(Québec) Un projet de logement social en développement à Québec sème l’inquiétude chez plusieurs propriétaires de condos haut de gamme, notamment à cause des bruits d’enfants que pourrait amener une garderie au rez-de-chaussée.

Le projet de coopérative d’habitation et de CPE pourrait voir le jour dans un secteur prisé du quartier Vanier, l’un des plus défavorisés de la capitale. La rue Bourdages est en effet un écrin de verdure, situé en face de la rivière Saint-Charles et de sa piste linéaire.

« Les gens ont investi dans une copropriété qui a été vendue comme la proximité de la nature, une vue sur la ville de Québec », a d’ailleurs lancé au micro un citoyen mercredi soir, lors d’une séance d’information d’abord rapportée par le Journal de Québec.

« Avez-vous regardé s’il y avait d’autres terrains autour plus propices ? Parce qu’on se doute que le terrain visé est onéreux », a demandé un autre.

Le projet Les Flots tranquilles veut s’intégrer sur un terrain privé – que la Ville de Québec n’a pas encore acquis – et qui se trouve entre deux tours de condos haut de gamme. La coopérative de 72 unités accueillerait un CPE de 80 places au rez-de-chaussée. Comme ailleurs au Québec, les places manquent dans la capitale.

Plusieurs voisins se sont dits inquiets du projet mercredi. Ils en avaient notamment contre l’idée de permettre la construction d’un édifice de sept étages, soit la hauteur des tours de condos actuelles. Certains ont dit craindre une baisse de la valeur de leur propriété ou une hausse de la circulation. Mais la question du bruit des enfants a aussi été soulevée.

« Nous, on est à peu près 85 % des 400 ou 500 condos qui sommes retraités, on n’a pas d’enfants, on n’a pas de bruit, et là ça va amener un bruit assez important. Est-ce que ç’a été analysé par vous autres ça ? », a demandé Daniel Bouchard, qui estime que le secteur n’a pas besoin de CPE.

Le citoyen a demandé une étude de bruit sur la future garderie. Un représentant de la Ville a indiqué qu’elle pourrait être faite si le projet allait de l’avant. Le promoteur et la Ville attendent toujours le financement de la Société d’habitation du Québec (SHQ).

« Ce n’est pas non plus une cour d’école avec 300 élèves en même temps. Ce sont de petits groupes », a répondu Jérôme Bouchard, conseiller en développement économique à la Ville de Québec.

Des logements sociaux nécessaires

L’initiateur du projet de coopérative trouve « dommage » ces réactions. « Quelqu’un qui habite ce secteur nous a demandé récemment, et ce n’était pas quelqu’un avec de mauvaises intentions, s’il n’y avait pas de place dans le parc industriel pour des CPE… Des CPE dans le parc industriel, c’est une drôle de vision », lâche François Labbé, directeur général de l’organisme La Ruche Vanier.

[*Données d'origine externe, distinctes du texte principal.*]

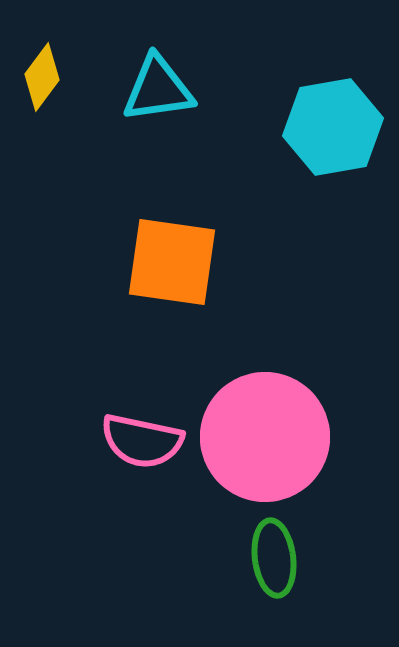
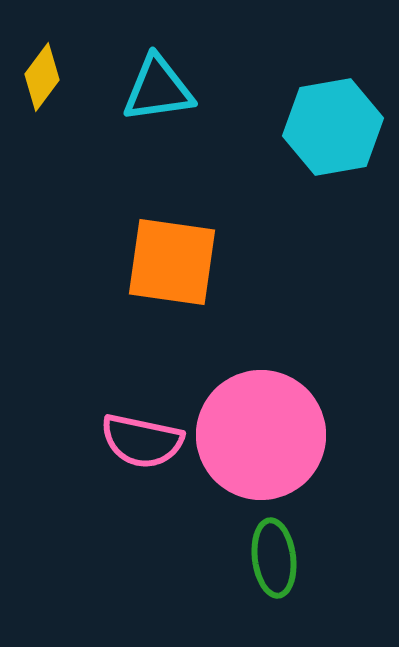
pink circle: moved 4 px left, 2 px up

« C’est la même chose pour le logement social. Pourquoi envoyer des gens qui ont moins d’argent dans des endroits tristes et gris, alors que c’est un coin extraordinaire ? », dit-il. M. Labbé note que de plus en plus de citoyens de Vanier lui disent craindre une éviction. Les logements sociaux sont nécessaires dans le quartier, dit-il. La Ville de Québec a d’ailleurs l’objectif d’en construire 500 par année sur l’ensemble de son territoire.

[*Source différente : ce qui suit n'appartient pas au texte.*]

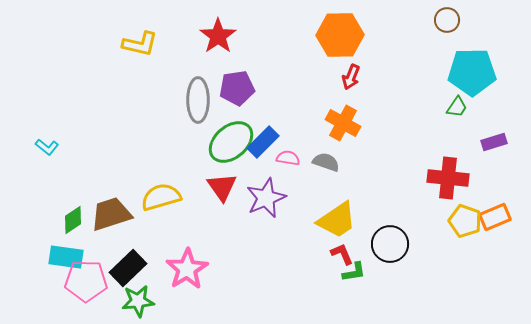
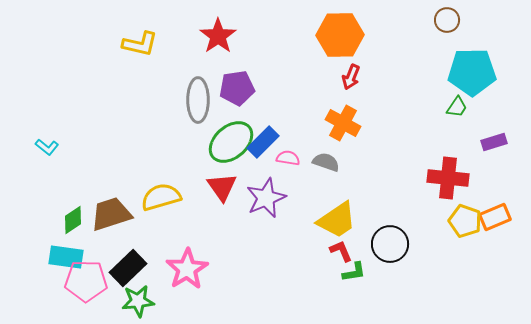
red L-shape: moved 1 px left, 3 px up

Le professeur Jean Dubé note que ce type de débats est assez commun autour du logement social. « Ce qui est assez classique, c’est de voir des propriétaires dire qu’on ne veut pas de ces projets, car ça va créer une perte de valeur », dit ce professeur titulaire de l’École d’aménagement du territoire et de développement régional de l’Université Laval.

L’universitaire a toutefois mené une étude récemment pour chercher à voir si l’arrivée de logements sociaux avait une influence négative sur le prix des propriétés autour. Les chercheurs ont analysé les transactions entre 2004 et 2020 à Québec.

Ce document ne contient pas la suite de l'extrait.